Now, I’m not asking you, dear reader, to do this so that you might be able to see through the glare of Obama’s halo or the outlines of the media’s staggering double standard when it comes to covering this White House. Rather, it is to grasp that the Obama administration has been astoundingly incompetent.
 

Lashing out at the town hall protesters, playing the race card, whining about angry white men and whispering ominously about right-wing militias is almost always a sign of liberalism’s weakness – a failure of the imagination.
 

The left, broadly speaking, has been attacking conservative talk radio and all it allegedly represents for the better part of 20 years now. When Bill Clinton needed a convenient villain, he attacked Rush Limbaugh. When Bush emerged victorious from the Florida recount, liberals concluded that what they really needed was their own version of Limbaugh. In March, at the first sign of resistance from congressional Republicans, Obama complained that the GOP was Limbaugh’s lap dog, and both the White House and much of the press corps went into anti-Limbaugh mode.
 

It’s funny how these supposed champions of the Enlightenment can’t grasp that people can disagree with them for honest reasons.

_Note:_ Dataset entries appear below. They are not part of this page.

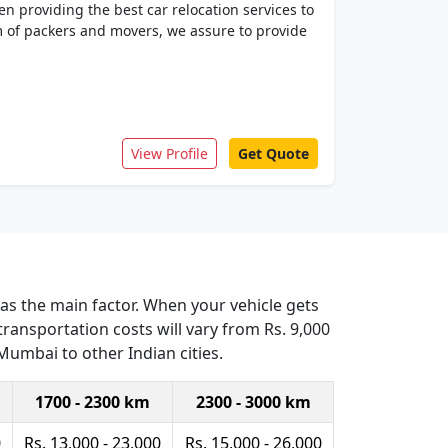
n providing the best car relocation services to
am of packers and movers, we assure to provide
View Profile
Get Quote
 as the main factor. When your vehicle gets
ransportation costs will vary from Rs. 9,000
 Mumbai to other Indian cities.
1700 - 2300 km
2300 - 3000 km
0
Rs. 13,000 - 23,000
Rs. 15,000 - 26,000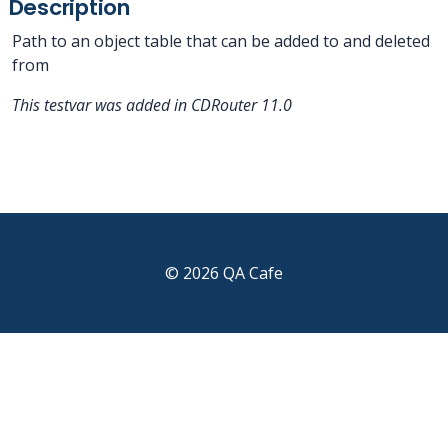
Description
Path to an object table that can be added to and deleted
from
This testvar was added in CDRouter 11.0
© 2026 QA Cafe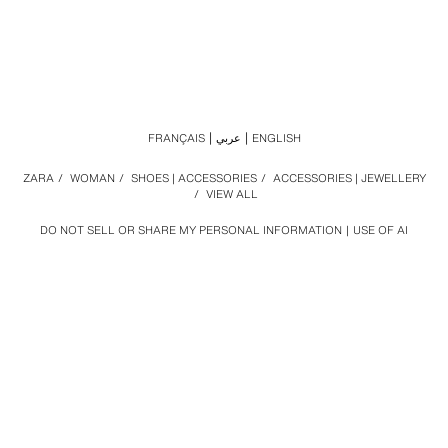
FRANÇAIS
عربي
ENGLISH
ZARA
/
WOMAN
/
SHOES | ACCESSORIES
/
ACCESSORIES | JEWELLERY
/
VIEW ALL
DO NOT SELL OR SHARE MY PERSONAL INFORMATION
USE OF AI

Instead, we simply must be Limbaugh’s automatons, which is to say racist, fascist thugs.
 

In addition to the slander, such complaints are monumentally, incandescently lame coming from a party that controls Washington. According to liberals themselves, these evil-mongers are a tiny minority. So why not ignore them?
 

Well, because they can’t. One of the reasons the term “ObamaCare” has become a journalistic convention is that there is no bill. You can’t talk about Obama’s actual health care plan because there isn’t one. There are a bunch of competing bills, proposals, ideas swirling around the halls of Congress like flotsam in a sewer. As even Robert Reich, Clinton‘s Labor secretary recently conceded, the failure to put forward a concrete proposal allows opponents to pick from a menu of scary ideas and possibly ties, all of which can be labeled ObamaCare.
 

Suspicion of bad motives is reinforced by Obama’s determination to steamroll to victory. Indeed, Democrat dudgeon that the town hall protesters don’t want civil debate is hysterical, given that Obama wanted this over before the August recess. No wonder the president who thought the time for talk was over long ago now doesn’t like the talk he’s getting.